> _Task inputs_:
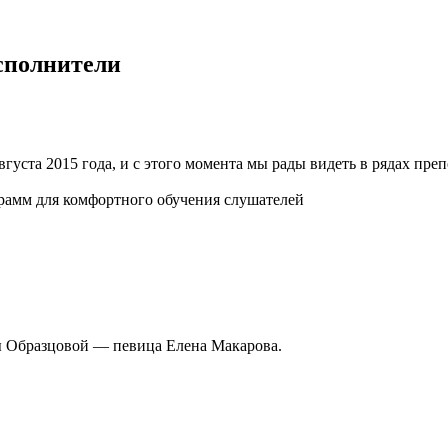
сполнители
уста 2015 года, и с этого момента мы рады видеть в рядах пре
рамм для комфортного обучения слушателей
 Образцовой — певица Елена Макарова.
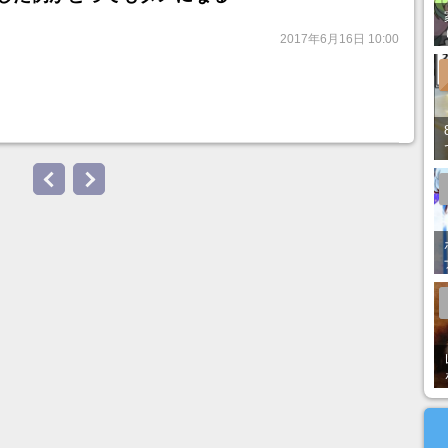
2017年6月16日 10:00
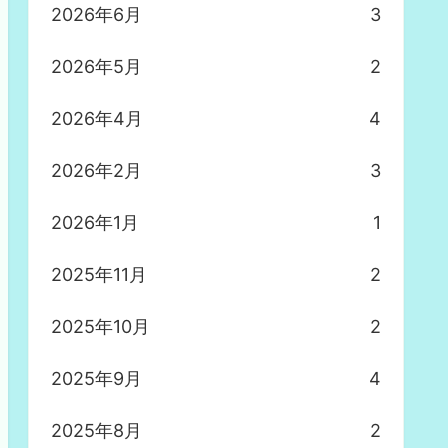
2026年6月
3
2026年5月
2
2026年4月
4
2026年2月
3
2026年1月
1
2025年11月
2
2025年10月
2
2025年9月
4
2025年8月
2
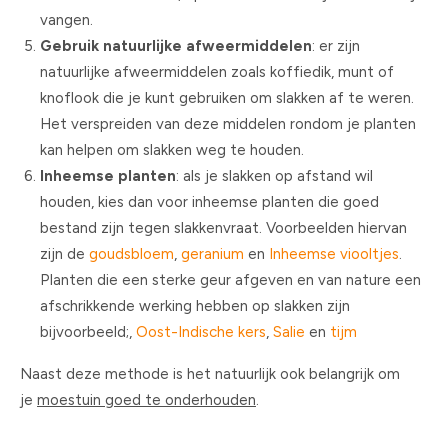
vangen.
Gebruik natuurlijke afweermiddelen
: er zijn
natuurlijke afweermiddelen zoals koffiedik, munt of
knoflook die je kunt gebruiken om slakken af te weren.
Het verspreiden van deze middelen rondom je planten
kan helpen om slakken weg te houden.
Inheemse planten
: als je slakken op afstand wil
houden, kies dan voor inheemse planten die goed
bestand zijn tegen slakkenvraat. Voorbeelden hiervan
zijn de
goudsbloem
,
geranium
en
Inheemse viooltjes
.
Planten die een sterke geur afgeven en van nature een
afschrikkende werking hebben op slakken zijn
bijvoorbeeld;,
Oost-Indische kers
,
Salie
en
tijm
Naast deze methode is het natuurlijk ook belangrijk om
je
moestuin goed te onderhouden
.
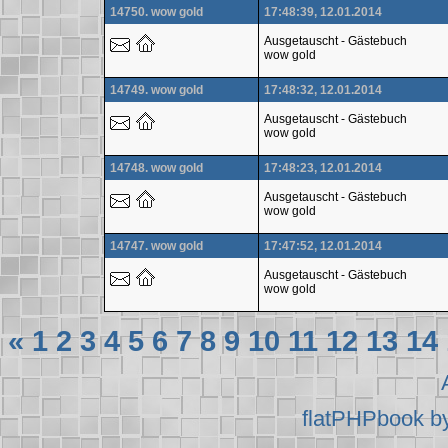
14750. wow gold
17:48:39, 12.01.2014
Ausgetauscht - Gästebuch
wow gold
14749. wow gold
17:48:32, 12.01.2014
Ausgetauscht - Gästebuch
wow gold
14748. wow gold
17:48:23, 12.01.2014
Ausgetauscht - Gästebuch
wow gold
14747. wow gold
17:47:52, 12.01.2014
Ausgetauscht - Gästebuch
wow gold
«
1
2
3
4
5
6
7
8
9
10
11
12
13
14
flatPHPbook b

--

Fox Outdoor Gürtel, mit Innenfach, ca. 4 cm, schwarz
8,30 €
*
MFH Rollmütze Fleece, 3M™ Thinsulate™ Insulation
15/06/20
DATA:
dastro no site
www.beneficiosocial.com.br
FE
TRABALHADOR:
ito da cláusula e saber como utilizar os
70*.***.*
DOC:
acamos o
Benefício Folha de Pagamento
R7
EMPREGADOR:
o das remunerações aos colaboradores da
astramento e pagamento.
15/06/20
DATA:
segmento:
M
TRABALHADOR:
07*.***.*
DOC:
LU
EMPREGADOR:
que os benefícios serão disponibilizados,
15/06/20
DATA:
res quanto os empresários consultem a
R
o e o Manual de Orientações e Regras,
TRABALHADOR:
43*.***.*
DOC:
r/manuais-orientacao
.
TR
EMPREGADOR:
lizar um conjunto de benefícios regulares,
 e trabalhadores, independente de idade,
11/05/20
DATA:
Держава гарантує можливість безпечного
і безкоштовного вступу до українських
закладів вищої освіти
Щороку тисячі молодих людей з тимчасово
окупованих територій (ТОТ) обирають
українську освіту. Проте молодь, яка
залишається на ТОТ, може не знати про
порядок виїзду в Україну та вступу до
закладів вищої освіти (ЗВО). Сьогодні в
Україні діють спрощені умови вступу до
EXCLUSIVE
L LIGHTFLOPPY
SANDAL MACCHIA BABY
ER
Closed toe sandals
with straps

==

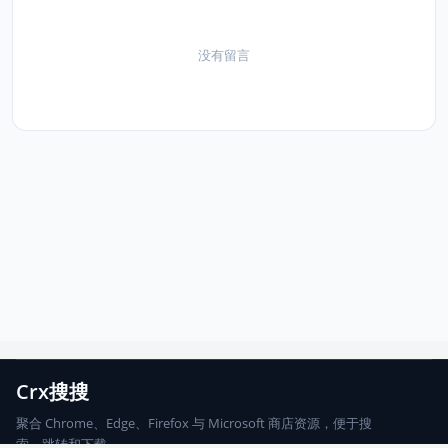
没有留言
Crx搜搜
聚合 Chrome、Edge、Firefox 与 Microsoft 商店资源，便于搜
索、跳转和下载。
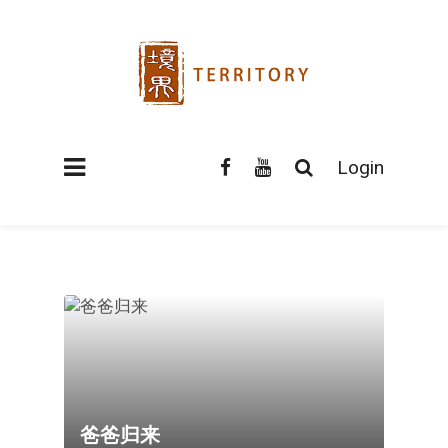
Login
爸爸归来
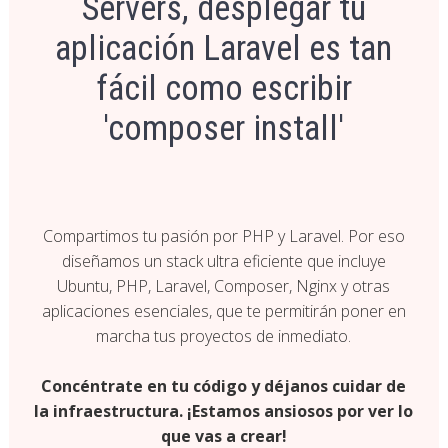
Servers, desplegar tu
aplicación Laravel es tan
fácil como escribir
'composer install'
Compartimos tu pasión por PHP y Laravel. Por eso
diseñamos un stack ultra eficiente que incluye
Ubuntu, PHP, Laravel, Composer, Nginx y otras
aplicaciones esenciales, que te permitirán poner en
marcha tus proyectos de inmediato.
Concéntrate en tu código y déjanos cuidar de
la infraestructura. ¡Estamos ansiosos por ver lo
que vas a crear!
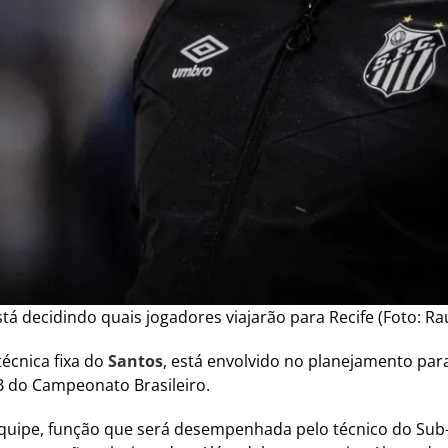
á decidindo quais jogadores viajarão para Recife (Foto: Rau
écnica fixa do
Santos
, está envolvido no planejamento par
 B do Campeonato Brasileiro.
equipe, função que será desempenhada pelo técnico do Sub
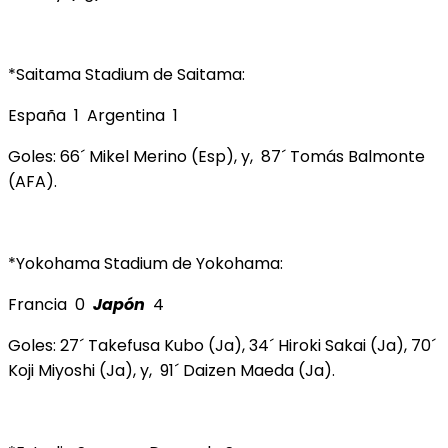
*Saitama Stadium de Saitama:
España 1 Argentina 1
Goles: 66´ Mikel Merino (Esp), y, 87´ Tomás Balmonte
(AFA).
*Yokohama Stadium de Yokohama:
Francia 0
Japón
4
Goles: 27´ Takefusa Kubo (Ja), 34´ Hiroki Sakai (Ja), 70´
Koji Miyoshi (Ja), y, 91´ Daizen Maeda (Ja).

> _Required work_: Look through the entries above and report each line where the string "zijn" occurs.

> _Completed exercise_:
: er zijn
bestand zijn tegen slakkenvraat. Voorbeelden hiervan
zijn de
afschrikkende werking hebben op slakken zijn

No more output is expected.